Friday, 17 June 2011

Black Christmas and the Dread of Difference

In a previous post on this blog, Looking through Gary Gilmore's Eyes, I discussed the fairly widespread use of what has been called the I-camera; that is, when a scene is being filmed as if through the eyes of one character, to let the audience see just what that specific character is seeing. In horror films, it is inevitably the villain's eyes through which we are invited to look. I argued against the idea of I-camera as forced identification and linked it rather with the Derridean idea of horror in seeing yourself seen.

Upon watching Black Christmas (1974) for the first time quite recently, it struck me how much more meaning there lies in the act of watching, and the knowledge that you are being watched, in horror films.

The use of I-camera or "forced identification" probably goes further than just pointing out how essentially different the "evil" character is to normal people. The fact that it is always someone watching from the outside as seemingly normal people engage in completely normal, everyday activities – before this character ends up killing them all, or at least trying to – is a way of demonising difference. Once the quality of "difference" is marked as truly monstrous, it is not a terribly long way away to judge those who are different as equally horrible.

In the excellent collection of essays on horror films and gender, The Dread of Difference, editor Barry Keith Grant writes in his introduction:

In 1986 Constance Penley wrote that "science fiction film as a genre –– along with its evil twin, the horror film –– is now more hyperbolically concerned than ever with the question of difference". Certainly she is correct in her observation about the genre's concerns, although her use of the temporal qualifier ("now") is perhaps somewhat misleading, for such treatment has tended to characterize the genre throughout its history.

I think that this goes further than just being limited to gender issues, although that is what Grant (and normally myself) is preoccupied with. If that's where it stopped, Black Christmas would simply be about a group of sorority girls who are afraid of one man. While it would be useless to claim that that outline is not part of what is happening (plot: a group of sorority girls are being stalked and slashed, one by one, by an unknown man), it is a lot more interesting to think in broader terms with this one. It is the fact that someone is watching from the outside that is the source of the horror in this film, as in countless others. Someone who is not like "us" (that is, the sorority girls or whatever group of mostly average people we are meant to sympathise with in any given slasher film), and who can only ever hope to watch from the outside as we carry on with our normal, somewhat dull, activities.

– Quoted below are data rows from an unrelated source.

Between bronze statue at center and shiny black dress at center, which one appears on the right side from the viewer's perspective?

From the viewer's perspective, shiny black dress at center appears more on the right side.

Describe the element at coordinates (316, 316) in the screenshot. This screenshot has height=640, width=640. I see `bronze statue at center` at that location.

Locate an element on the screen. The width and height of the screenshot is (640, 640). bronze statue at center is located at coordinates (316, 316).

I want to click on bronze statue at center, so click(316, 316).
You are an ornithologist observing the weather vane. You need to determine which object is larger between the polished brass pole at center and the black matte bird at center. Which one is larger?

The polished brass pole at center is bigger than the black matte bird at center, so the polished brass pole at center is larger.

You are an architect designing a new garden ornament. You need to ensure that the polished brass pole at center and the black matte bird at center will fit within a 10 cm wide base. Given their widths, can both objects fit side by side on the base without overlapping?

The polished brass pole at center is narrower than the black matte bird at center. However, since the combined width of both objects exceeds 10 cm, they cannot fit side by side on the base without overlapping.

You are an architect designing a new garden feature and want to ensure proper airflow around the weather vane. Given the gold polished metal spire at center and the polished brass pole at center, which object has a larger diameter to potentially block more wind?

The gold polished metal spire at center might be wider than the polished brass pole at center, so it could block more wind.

I struggle to think of any kind of successful film plot in which some kind of irreconcilable difference does not play an essential part; and it's no wonder, because what conflicts would there be without difference? And could an interesting story ever be told without some kind of conflict in the core? Possibly not. That does not mean, however, that the kind of demonising of difference which takes place in so many horror films is unproblematic.